Autoregressive Universal Video Segmentation Model
Miran Heo, Sukjun Hwang, Min-Hung Chen, Yu-Chiang Frank Wang, Albert Gu, Seon Joo Kim, Ryo Hachiuma
2025-08-27
Summary
This paper introduces a new model, called AUSM, for identifying and tracking objects in videos. It aims to be a single system that can handle both situations where you tell it what to look for, and situations where it needs to find everything on its own.
What's the problem?
Currently, video object segmentation is split into different approaches depending on whether you give the system hints (prompts) about what objects are present, or if you want it to find all objects without any help. Existing systems that try to do both often don't work well for both tasks, and require separate, specialized tools. Identifying all objects in a video stream, without being told what to look for, is particularly challenging.
What's the solution?
The researchers treated the problem of tracking objects in a video as predicting what the object outlines (masks) will look like in each frame, similar to how language models predict the next word in a sentence. They built AUSM using a new type of model called a state-space model, which allows it to remember important information about the video without needing a lot of computing power. Importantly, AUSM is designed to be trained very quickly by processing multiple frames at the same time.
Why it matters?
This work is important because it provides a single, unified model that can perform both prompted and unprompted video segmentation effectively.
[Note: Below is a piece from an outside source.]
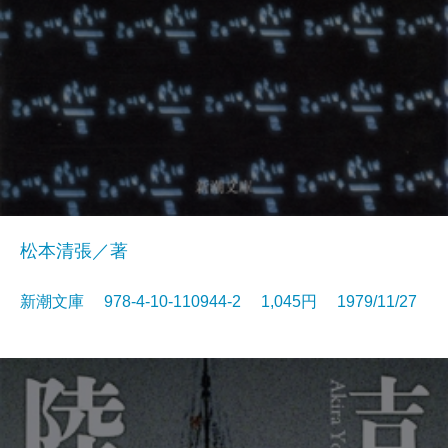
松本清張／著
新潮文庫 978-4-10-110944-2 1,045円 1979/11/27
It's also faster to train than previous methods, making it more practical for real-world applications like self-driving cars or video editing where you need to automatically understand what's happening in a video.
Abstract
Recent video foundation models such as SAM2 excel at prompted video segmentation by treating masks as a general-purpose primitive. However, many real-world settings require unprompted segmentation that aims to detect and track all objects in a video without external cues, leaving today's landscape fragmented across task-specific models and pipelines. We recast streaming video segmentation as sequential mask prediction, analogous to language modeling, and introduce the Autoregressive Universal Segmentation Model (AUSM), a single architecture that unifies both prompted and unprompted video segmentation. Built on recent state-space models, AUSM maintains a fixed-size spatial state and scales to video streams of arbitrary length. Furthermore, all components of AUSM are designed for parallel training across frames, yielding substantial speedups over iterative training. On standard benchmarks (DAVIS17, YouTube-VOS 2018 & 2019, MOSE, YouTube-VIS 2019 & 2021, and OVIS) AUSM outperforms prior universal streaming video segmentation methods and achieves up to 2.5x faster training on 16-frame sequences.